The Bank of England appears to have learnt from earlier mistakes
At a small breakfast of City executives this week, a theme emerged. Do we, the financial press and indeed the Square Mile establishment, sufficiently value consistency? ‘New’ news is more interesting than old, of course – you will inevitably find more in this newspaper today about firms making a pig’s ear of something or other than you will those who keep delivering solid if unspectacular profits and shareholder returns.
We will do a better job of celebrating consistency going forward, and so we turn to the Bank of England before today’s interest rate decision.

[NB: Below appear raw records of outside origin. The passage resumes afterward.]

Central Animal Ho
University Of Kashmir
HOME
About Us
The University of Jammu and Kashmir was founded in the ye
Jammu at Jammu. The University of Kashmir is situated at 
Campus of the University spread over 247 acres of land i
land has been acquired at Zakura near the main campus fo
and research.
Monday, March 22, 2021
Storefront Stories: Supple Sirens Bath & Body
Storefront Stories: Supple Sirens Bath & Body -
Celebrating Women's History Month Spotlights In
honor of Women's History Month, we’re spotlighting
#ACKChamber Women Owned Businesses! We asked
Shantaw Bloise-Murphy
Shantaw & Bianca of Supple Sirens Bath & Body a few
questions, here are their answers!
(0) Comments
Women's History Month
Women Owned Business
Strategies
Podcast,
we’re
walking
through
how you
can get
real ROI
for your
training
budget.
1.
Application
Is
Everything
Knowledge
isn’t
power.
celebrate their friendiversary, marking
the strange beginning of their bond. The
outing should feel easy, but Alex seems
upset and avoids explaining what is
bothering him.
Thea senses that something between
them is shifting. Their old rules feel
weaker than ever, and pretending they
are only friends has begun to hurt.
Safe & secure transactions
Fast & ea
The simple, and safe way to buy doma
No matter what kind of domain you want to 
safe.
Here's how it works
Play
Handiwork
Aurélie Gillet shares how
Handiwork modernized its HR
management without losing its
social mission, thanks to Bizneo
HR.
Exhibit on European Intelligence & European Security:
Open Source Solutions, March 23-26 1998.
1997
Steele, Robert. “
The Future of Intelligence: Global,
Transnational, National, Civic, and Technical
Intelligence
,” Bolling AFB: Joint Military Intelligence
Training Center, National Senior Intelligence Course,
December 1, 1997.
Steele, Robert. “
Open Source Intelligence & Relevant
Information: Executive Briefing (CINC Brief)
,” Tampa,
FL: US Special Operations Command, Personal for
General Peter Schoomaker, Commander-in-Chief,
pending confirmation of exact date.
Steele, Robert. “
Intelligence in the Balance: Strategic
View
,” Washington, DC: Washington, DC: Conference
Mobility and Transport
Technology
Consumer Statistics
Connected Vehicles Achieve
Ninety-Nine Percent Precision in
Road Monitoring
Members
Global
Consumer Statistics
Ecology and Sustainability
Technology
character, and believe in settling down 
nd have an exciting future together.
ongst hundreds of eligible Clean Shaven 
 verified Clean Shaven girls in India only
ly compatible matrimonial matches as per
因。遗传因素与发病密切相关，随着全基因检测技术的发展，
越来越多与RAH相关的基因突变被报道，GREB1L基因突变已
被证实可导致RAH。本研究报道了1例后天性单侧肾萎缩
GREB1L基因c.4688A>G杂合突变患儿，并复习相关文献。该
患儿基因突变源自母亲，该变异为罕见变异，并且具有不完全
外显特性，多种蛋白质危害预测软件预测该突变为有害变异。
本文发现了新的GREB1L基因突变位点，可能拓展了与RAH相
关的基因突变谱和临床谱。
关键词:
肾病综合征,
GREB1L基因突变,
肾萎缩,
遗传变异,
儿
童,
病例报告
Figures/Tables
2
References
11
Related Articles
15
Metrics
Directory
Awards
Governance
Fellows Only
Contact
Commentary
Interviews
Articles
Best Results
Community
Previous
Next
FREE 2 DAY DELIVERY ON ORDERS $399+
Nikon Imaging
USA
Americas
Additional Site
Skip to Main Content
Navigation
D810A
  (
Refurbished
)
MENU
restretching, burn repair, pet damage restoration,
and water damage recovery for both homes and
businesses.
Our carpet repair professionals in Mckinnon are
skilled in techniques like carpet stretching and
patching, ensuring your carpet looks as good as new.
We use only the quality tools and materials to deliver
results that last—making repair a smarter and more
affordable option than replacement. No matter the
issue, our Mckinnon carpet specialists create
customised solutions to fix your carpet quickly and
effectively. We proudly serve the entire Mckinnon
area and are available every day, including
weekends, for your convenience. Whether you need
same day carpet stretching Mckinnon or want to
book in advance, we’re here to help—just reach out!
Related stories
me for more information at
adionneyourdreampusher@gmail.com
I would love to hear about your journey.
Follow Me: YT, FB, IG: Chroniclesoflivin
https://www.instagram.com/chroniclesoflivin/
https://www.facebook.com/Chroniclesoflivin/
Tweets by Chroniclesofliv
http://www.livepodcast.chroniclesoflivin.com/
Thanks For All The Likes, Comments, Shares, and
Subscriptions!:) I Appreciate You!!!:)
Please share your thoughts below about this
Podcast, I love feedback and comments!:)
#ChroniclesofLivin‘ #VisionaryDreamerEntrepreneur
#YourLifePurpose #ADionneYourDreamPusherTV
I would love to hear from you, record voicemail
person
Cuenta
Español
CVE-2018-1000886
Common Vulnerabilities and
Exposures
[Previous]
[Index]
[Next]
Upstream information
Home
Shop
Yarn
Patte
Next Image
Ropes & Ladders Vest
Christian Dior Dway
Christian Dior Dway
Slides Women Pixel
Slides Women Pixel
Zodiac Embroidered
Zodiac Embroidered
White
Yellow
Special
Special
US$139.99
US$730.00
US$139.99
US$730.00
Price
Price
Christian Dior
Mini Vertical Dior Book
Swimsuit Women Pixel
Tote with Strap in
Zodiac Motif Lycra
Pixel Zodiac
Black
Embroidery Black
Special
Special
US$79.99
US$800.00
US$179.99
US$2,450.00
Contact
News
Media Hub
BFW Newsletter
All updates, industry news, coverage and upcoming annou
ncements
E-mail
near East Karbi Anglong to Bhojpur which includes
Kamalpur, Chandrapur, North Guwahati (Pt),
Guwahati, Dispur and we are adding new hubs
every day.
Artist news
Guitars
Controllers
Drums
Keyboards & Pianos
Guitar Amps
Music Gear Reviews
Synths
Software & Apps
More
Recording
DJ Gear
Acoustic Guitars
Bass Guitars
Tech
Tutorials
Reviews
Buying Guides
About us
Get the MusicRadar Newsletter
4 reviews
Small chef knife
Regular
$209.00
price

At the beginning of what we will term ‘the current unpleasantness’ – runaway inflation – the mixed-messaging from the Bank left the City baffled. Every word uttered by a member of the MPC was pored over for clues, and a combination of botched forecasts, rate-setting decisions which seemed to move in the direct opposite of guidance, and tin-eared statements about pay rises left many wondering whether the Old Lady of Threadneedle Street needed a lie down.
Yet a year or more later and, to his credit, Andrew Bailey et al have gone some way to restoring the Bank’s reputation in City circles. The hyperactivity that marked the early period has given way to more deliberate, thought-through and dare we say it staid interventions. The swiftness with which the Bank’s stability arm acted during the bond market palaver has also burnished the reputation of other parts of the operation, even if they were not directly involved.
This is of course not to say that the Bank did not mistakes, and the shocking forecasting has had a material impact on the lives of ordinary people. Many questions will be asked about how Britain got itself in such a mess last year, and the role of the Central Bank within it. But by being more consistent, staying on the straight and narrow and offering fewer surprises, the Bank’s bosses appear to have learnt their lesson – and they deserve credit for it.